(Stored records)
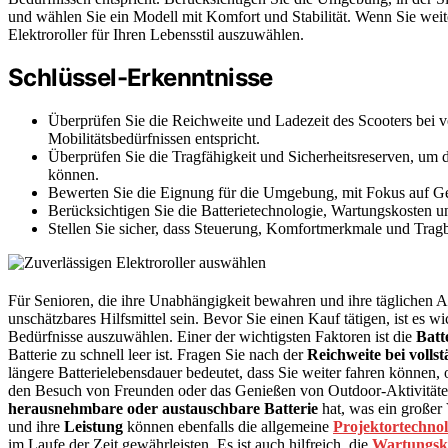
und wählen Sie ein Modell mit Komfort und Stabilität. Wenn Sie wei
Elektroroller für Ihren Lebensstil auszuwählen.
Schlüssel-Erkenntnisse
Überprüfen Sie die Reichweite und Ladezeit des Scooters bei vo
Mobilitätsbedürfnissen entspricht.
Überprüfen Sie die Tragfähigkeit und Sicherheitsreserven, u
können.
Bewerten Sie die Eignung für die Umgebung, mit Fokus auf G
Berücksichtigen Sie die Batterietechnologie, Wartungskosten und
Stellen Sie sicher, dass Steuerung, Komfortmerkmale und Tragb
Für Senioren, die ihre Unabhängigkeit bewahren und ihre täglichen 
unschätzbares Hilfsmittel sein. Bevor Sie einen Kauf tätigen, ist es wi
Bedürfnisse auszuwählen. Einer der wichtigsten Faktoren ist die
Batt
Batterie zu schnell leer ist. Fragen Sie nach der
Reichweite bei voll
längere Batterielebensdauer bedeutet, dass Sie weiter fahren können
den Besuch von Freunden oder das Genießen von Outdoor-Aktivitäten 
herausnehmbare oder austauschbare Batterie
hat, was ein großer 
und ihre
Leistung
können ebenfalls die allgemeine
Projektortechnol
im Laufe der Zeit gewährleisten. Es ist auch hilfreich, die
Wartungsk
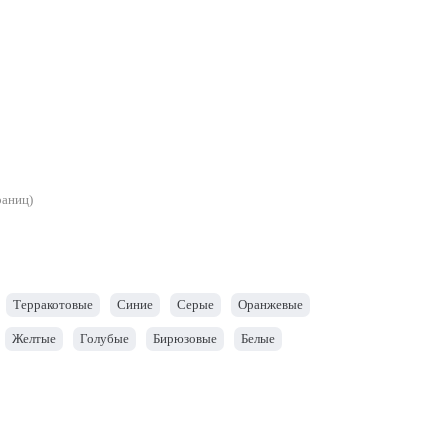
раниц)
Терракотовые
Синие
Серые
Оранжевые
Желтые
Голубые
Бирюзовые
Белые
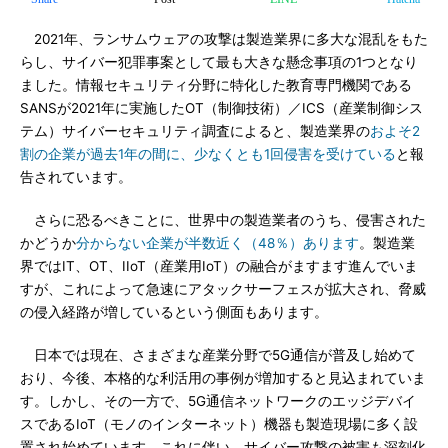
2021年、ランサムウェアの攻撃は製造業界に多大な混乱をもた
らし、サイバー犯罪事案として最も大きな懸念事項の1つとなり
ました。情報セキュリティ分野に特化した教育専門機関である
SANSが2021年に実施したOT（制御技術）／ICS（産業制御シス
テム）サイバーセキュリティ調査によると、製造業界の
およそ2
割の企業が過去1年の間に、少なくとも1回侵害を受けている
と報
告されています。
さらに恐るべきことに、世界中の製造業者のうち、侵害された
かどうか
分からない企業が半数近く（48％）あります
。製造業
界ではIT、OT、IIoT（産業用IoT）の融合がますます進んでいま
すが、これによって急速にアタックサーフェスが拡大され、脅威
の侵入経路が増しているという側面もあります。
日本では現在、さまざまな産業分野で5G通信が普及し始めて
おり、今後、本格的な利活用の事例が増加すると見込まれていま
す。しかし、その一方で、5G通信ネットワークのエッジデバイ
スであるIoT（モノのインターネット）機器も製造現場に多く設
置され始めています。これに伴い、サイバー攻撃の被害も深刻化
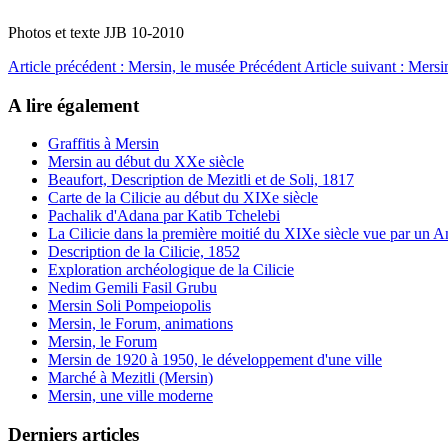
Photos et texte JJB 10-2010
Article précédent : Mersin, le musée
Précédent
Article suivant : Mers
A lire également
Graffitis à Mersin
Mersin au début du XXe siècle
Beaufort, Description de Mezitli et de Soli, 1817
Carte de la Cilicie au début du XIXe siècle
Pachalik d'Adana par Katib Tchelebi
La Cilicie dans la première moitié du XIXe siècle vue par un A
Description de la Cilicie, 1852
Exploration archéologique de la Cilicie
Nedim Gemili Fasil Grubu
Mersin Soli Pompeiopolis
Mersin, le Forum, animations
Mersin, le Forum
Mersin de 1920 à 1950, le développement d'une ville
Marché à Mezitli (Mersin)
Mersin, une ville moderne
Derniers articles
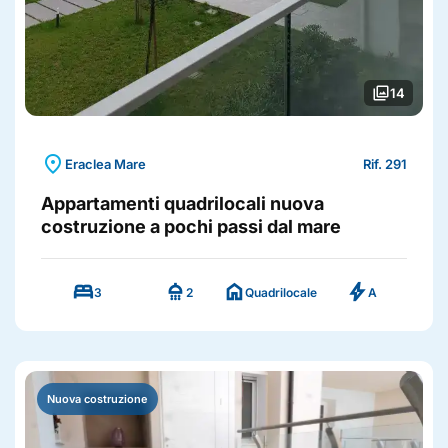
photo_library
14
location_on
Eraclea Mare
Rif. 291
Appartamenti quadrilocali nuova
costruzione a pochi passi dal mare
bed
shower
home
bolt
3
2
Quadrilocale
A
Nuova costruzione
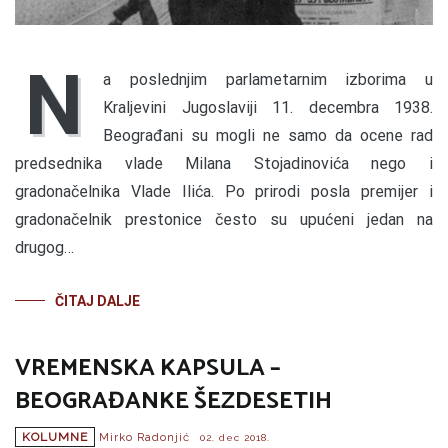
N
a poslednjim parlametarnim izborima u
Kraljevini Jugoslaviji 11. decembra 1938.
Beograđani su mogli ne samo da ocene rad
predsednika vlade Milana Stojadinovića nego i
gradonačelnika Vlade Ilića. Po prirodi posla premijer i
gradonačelnik prestonice često su upućeni jedan na
drugog…
ČITAJ DALJE
VREMENSKA KAPSULA –
BEOGRAĐANKE ŠEZDESETIH
KOLUMNE
Mirko Radonjić
02. dec 2018.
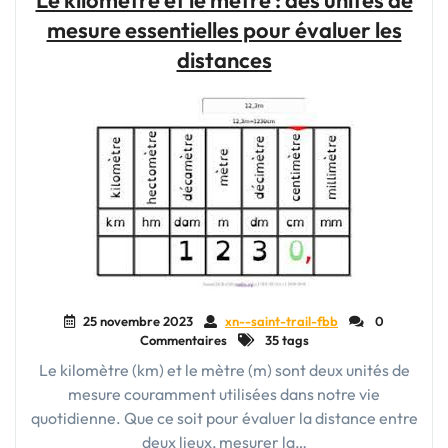
Le kilomètre et le mètre : des unités de
Heure
mesure essentielles pour évaluer les
:
Un
distances
Indicateur
Essentiel
pour
Mesurer
les
Déplacements"
25 novembre 2023
xn--saint-trail-fbb
0
Commentaires
35 tags
Le kilomètre (km) et le mètre (m) sont deux unités de
mesure couramment utilisées dans notre vie
quotidienne. Que ce soit pour évaluer la distance entre
deux lieux, mesurer la…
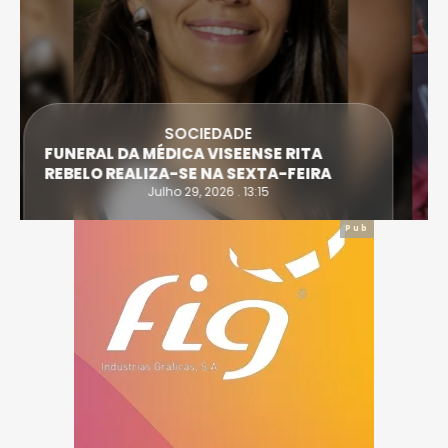
DESPORTO
ATLETA DE CASTRO DAIRE SUPERA PROVA
EXTREMA DO TRIATLO E TORNA-SE
IRONWOMAN
Julho 28, 2026 . 16:14
Pub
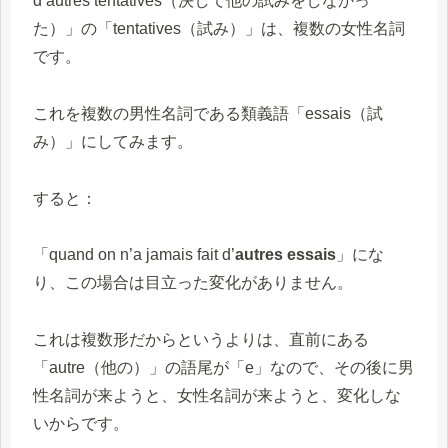
d’autres tentatives（決して他の試みをしなかっ
た）」の「tentatives（試み）」は、複数の女性名詞
です。
これを複数の男性名詞である類義語「essais（試
み）」にしてみます。
すると：
「quand on n’a jamais fait d’
autres essais
」にな
り、この場合は目立った変化がありません。
これは複数形だからというよりは、直前にある
「autre（他の）」の語尾が「e」なので、その後に男
性名詞が来ようと、女性名詞が来ようと、変化しな
いからです。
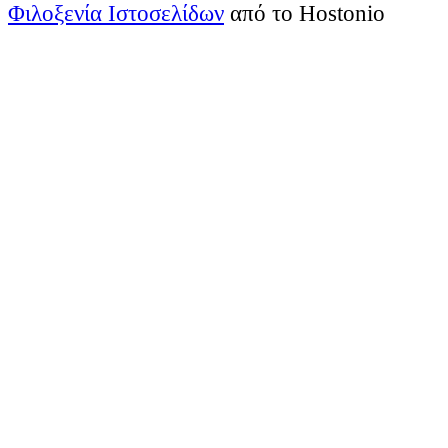
Φιλοξενία Ιστοσελίδων
από το Hostonio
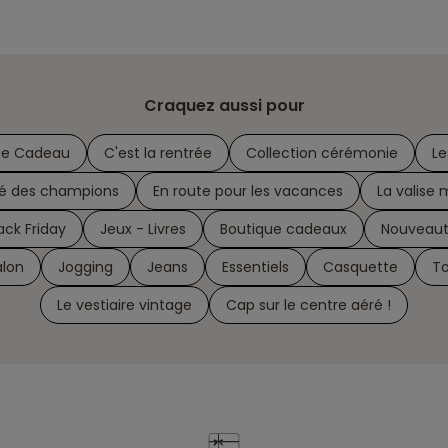
Craquez aussi pour
te Cadeau
C'est la rentrée
Collection cérémonie
Le
té des champions
En route pour les vacances
La valise 
ack Friday
Jeux - Livres
Boutique cadeaux
Nouveau
alon
Jogging
Jeans
Essentiels
Casquette
To
Le vestiaire vintage
Cap sur le centre aéré !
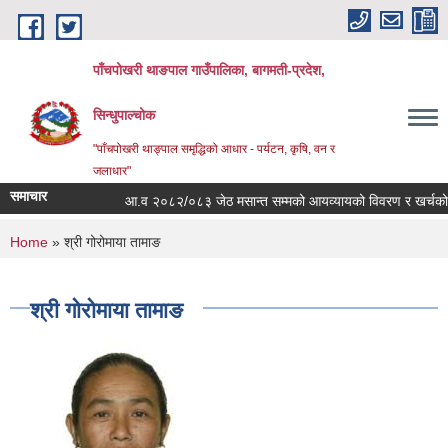
Skip to main content
पाँचपोखरी थाङपाल गाउँपालिका, बागमती-प्रदेश,
सिन्धुपाल्चोक
"पाँचपोखरी थाङ्पाल समृद्धिको आधार - पर्यटन, कृषि, वन र
जलाधार"
समाचार
आ.व २०८२/०८३ जेठ मसान्त सम्मको आयव्यायको विवरण र खर्चको फाँटब
You are here
Home
» श्री गोरोमाया तामाङ
श्री गोरोमाया तामाङ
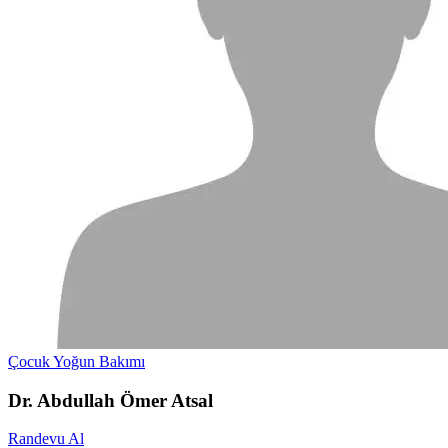
Çocuk Yoğun Bakımı
Dr. Abdullah Ömer Atsal
Randevu Al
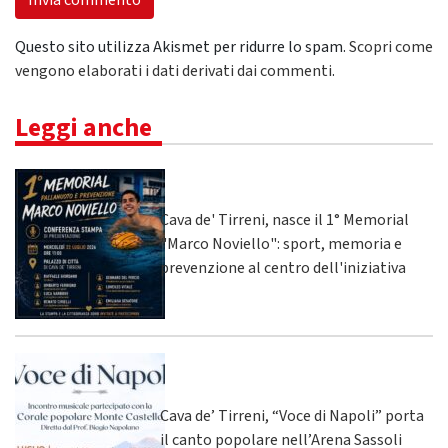
Questo sito utilizza Akismet per ridurre lo spam.
Scopri come
vengono elaborati i dati derivati dai commenti
.
Leggi anche
Cava de' Tirreni, nasce il 1° Memorial
"Marco Noviello": sport, memoria e
prevenzione al centro dell'iniziativa
Cava de’ Tirreni, “Voce di Napoli” porta
il canto popolare nell’Arena Sassoli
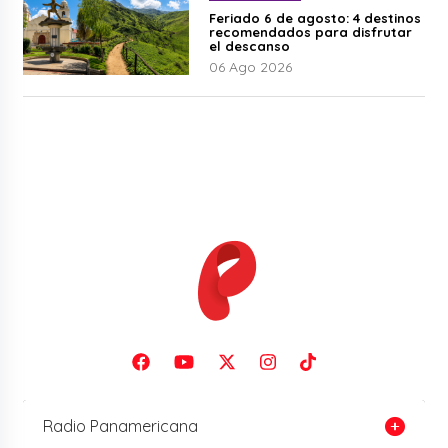
Feriado 6 de agosto: 4 destinos
recomendados para disfrutar
el descanso
06 Ago 2026
Radio Panamericana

## EXERCISE GOAL
Among the lines above, please find those with "auszuwählen" and copy them.

## TASK OUTPUT
Elektroroller für Ihren Lebensstil auszuwählen.
Bedürfnisse auszuwählen. Einer der wichtigsten Faktoren ist die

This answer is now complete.